Il aurait été incapable de dire ce qui l'avait tiré de son état presque végétatif, mais quelque chose l'en avait éloigné, le ramenant brusquement à la réalité. Il reposa la bouteille là où il l'avait trouvée et alla s'avachir dans son canapé. Le silence persistait, mais cette fois il entendait sa respiration et les battements de son cœur. L'air qui s'engouffrait dans ses narines faisait gonfler sa poitrine et son cœur accélérait à chaque inspiration, avant de reprendre son rythme normal. Ses yeux fixaient un point dans le vide, il ne voyait rien, mais son regard semblait totalement occupé par une quelconque ombre sur un mur. Il avait juste l'impression de flotter sur une masse difforme et légère. Cette nuit était encore une sorte de nuit de réflexion, dont il profitait pour se pencher sur ses peurs et ses songes les plus flous. Il lui était impossible de décrire ce que son esprit se tuait à se souvenir mais il était plus pensif que jamais, au moins autant que lorsque ses parents avaient décrété ne plus avoir de fils. Tout était brumeux.

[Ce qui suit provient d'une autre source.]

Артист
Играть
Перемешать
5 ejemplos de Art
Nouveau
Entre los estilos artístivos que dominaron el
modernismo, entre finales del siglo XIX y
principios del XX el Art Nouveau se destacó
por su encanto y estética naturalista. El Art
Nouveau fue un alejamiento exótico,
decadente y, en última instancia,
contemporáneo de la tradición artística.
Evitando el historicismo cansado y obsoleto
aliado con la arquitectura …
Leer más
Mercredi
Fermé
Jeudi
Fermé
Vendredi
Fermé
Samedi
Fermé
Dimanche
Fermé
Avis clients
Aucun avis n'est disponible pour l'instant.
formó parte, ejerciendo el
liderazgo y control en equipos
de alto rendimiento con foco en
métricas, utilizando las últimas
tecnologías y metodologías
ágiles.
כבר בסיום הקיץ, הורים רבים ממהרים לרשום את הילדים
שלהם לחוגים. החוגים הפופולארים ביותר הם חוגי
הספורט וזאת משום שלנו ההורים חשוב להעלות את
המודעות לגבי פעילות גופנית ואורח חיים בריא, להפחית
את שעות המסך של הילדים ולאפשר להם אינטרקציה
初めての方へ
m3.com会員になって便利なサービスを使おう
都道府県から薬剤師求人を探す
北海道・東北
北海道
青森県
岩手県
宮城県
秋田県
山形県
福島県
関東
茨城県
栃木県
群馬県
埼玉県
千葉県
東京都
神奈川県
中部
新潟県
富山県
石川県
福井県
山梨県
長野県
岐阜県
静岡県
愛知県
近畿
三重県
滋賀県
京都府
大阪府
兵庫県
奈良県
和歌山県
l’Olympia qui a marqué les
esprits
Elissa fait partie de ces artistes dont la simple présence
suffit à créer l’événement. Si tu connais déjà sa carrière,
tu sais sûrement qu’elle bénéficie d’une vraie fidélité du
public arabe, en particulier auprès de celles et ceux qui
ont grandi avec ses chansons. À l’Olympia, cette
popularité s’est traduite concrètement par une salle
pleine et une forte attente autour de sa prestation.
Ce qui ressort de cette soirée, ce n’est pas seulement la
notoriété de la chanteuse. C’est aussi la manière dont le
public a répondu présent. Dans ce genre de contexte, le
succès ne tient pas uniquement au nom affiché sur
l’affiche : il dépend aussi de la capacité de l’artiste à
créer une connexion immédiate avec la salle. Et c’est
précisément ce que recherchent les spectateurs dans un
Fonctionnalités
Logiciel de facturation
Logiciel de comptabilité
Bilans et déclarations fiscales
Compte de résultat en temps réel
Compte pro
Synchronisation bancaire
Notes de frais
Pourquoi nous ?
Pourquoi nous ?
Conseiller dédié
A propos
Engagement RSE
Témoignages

Il se décida à retourner dormir.
Au réveil, il avait la sensation de s'être extirpé d'un sommeil de plomb. Son crâne le faisait moins souffrir mais il avait toujours l'air de sortir d'une cuite, probablement celle de sa vie. Son teint blafard de la veille avait refait son apparition et ses cheveux avaient décidé de se rebeller. Seiji comptait sortir, mais il préféra se raviser, après le constat déplorable de son état physique. Devant le miroir de sa salle de bain, il essaya d'arranger un peu le semblant de coiffure qu'il avait. Un bruit aigu le déconcentra, le son retentit une seconde fois et Seiji reconnut la sonnette de sa porte d'entrée. Il pria pour que ce soit le facteur.
Il s'approcha de la porte et se saisit de la poignée. La lumière pénétra brusquement dans ses yeux et il reconnut difficilement qui se trouvait derrière le palier.
« Bien le bonjour. Mais c'est que tu en fais une tête. Je me doutais bien que tu n'aurais pas une mine des plus fraiches, mais à ce point...
Seiji n'eut pas le temps de riposter, Riko le poussa et s'invita dans son salon, constatant avec effroi le désordre qui y régnait.
- Ah oui. Ce n'est vraiment pas glorieux.
- Que me vaut l'honneur d'une telle visite ?
- Je ne travaille pas aujourd'hui, donc je suis venue m'assurer que tu étais toujours en vie.
- Et bien, tu le vois, je le suis.
- Je n'appellerais pas ça en vie, même un cadavre aurait un teint moins pâle. Tu es sorti récemment au moins ?
- Oui, hier. Je suis allé dîner avec le directeur commercial de notre boîte rivale.
Riko sembla surprise et montra même un visage quelque peu interloqué.
- J'imagine que vous n'avez pas parlé boulot. Des détails croustillants ?
- Il est beau.
- Je vois, tu en as l'air très convaincu. Tu as bu combien de verres pour finir dans cet état ?»
Seiji était encore à moitié endormi, et l'irruption soudaine de Riko était comme un orage avant une tempête. Il le savait, cette journée s'annonçait longue, elle n'allait pas lui laisser le répit dont il avait grandement besoin. Il voyait déjà au loin la tornade arriver droit sur lui.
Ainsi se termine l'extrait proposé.